[Stored records]
↓
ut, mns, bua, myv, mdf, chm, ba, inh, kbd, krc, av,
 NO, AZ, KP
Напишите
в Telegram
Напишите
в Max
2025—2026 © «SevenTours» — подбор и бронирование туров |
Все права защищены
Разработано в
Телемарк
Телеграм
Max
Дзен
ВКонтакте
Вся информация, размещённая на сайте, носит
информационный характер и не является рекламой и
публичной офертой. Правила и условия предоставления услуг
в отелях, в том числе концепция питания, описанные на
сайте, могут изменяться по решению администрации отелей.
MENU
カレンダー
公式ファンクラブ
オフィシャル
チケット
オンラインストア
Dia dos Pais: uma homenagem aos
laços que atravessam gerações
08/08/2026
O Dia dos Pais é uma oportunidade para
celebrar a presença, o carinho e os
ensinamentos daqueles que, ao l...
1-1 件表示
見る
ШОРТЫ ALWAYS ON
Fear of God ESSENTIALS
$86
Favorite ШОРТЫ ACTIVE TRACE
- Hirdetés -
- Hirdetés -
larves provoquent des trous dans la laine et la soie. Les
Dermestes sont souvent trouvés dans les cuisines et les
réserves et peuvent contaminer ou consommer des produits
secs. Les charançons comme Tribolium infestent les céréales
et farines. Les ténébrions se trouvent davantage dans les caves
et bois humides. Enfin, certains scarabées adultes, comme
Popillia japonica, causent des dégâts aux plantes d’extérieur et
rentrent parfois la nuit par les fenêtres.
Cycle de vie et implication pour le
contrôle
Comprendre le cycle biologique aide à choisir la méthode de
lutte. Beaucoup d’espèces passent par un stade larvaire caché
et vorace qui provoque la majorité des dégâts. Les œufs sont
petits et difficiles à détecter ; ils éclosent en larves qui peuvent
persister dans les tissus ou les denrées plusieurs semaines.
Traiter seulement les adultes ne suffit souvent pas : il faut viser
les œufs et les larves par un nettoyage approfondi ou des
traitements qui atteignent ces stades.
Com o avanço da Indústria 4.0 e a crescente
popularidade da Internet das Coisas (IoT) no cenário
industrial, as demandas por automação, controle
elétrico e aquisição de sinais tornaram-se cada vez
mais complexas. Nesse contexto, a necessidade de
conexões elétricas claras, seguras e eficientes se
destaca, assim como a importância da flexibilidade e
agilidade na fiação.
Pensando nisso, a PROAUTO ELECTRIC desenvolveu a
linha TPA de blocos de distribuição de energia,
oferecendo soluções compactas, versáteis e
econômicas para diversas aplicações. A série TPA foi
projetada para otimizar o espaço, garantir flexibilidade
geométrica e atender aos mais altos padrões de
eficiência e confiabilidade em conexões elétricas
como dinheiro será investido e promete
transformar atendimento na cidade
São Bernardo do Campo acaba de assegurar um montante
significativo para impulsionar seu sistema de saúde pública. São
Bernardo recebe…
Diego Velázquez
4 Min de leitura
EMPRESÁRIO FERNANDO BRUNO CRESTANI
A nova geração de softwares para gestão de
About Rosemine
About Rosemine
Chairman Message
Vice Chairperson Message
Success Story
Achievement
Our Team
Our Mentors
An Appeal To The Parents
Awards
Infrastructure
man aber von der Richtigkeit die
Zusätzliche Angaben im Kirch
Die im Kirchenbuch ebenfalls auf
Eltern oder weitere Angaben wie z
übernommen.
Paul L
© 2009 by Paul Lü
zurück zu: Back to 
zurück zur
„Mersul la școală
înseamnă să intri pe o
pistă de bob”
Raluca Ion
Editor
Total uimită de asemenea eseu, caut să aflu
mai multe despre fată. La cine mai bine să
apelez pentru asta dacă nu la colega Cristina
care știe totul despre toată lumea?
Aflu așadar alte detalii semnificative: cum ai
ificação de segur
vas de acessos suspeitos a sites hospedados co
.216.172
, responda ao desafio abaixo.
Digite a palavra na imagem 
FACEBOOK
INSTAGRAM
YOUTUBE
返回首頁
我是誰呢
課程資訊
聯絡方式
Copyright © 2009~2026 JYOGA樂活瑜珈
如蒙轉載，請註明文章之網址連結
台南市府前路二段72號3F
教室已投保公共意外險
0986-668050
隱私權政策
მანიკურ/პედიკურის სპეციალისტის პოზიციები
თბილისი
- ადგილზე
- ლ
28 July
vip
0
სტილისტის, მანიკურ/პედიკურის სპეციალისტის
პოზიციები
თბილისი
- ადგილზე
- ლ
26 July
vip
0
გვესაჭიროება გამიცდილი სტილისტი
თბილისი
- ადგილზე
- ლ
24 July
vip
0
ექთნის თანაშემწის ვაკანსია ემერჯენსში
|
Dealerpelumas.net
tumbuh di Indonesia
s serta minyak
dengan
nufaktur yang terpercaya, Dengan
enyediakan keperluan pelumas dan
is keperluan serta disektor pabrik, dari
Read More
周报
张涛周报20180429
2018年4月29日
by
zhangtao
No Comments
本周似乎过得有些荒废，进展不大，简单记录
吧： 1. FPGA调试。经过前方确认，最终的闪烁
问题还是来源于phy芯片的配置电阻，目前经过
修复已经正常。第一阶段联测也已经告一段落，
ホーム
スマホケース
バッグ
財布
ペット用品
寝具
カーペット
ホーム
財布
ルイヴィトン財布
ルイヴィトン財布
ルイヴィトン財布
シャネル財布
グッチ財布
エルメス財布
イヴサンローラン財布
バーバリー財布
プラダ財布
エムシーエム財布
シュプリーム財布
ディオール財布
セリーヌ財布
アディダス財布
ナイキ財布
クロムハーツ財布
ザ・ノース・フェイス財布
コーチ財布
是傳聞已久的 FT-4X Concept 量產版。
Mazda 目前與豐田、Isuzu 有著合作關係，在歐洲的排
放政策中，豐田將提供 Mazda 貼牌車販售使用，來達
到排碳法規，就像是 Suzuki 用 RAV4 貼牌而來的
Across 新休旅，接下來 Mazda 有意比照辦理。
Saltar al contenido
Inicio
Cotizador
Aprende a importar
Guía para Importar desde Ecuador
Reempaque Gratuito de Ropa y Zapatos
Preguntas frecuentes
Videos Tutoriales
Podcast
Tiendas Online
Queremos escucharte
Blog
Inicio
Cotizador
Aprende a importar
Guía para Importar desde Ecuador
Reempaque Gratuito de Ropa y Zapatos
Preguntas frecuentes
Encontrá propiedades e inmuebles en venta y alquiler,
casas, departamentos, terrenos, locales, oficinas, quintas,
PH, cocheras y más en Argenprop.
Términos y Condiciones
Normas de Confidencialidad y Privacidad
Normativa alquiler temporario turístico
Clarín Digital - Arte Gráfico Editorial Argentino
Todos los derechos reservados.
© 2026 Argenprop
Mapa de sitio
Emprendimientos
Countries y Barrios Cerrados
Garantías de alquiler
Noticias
↑
• **Task requirements**: In the entries above, identify every line with the string "peuvent".

• **Reply**:
réserves et peuvent contaminer ou consommer des produits
petits et difficiles à détecter ; ils éclosent en larves qui peuvent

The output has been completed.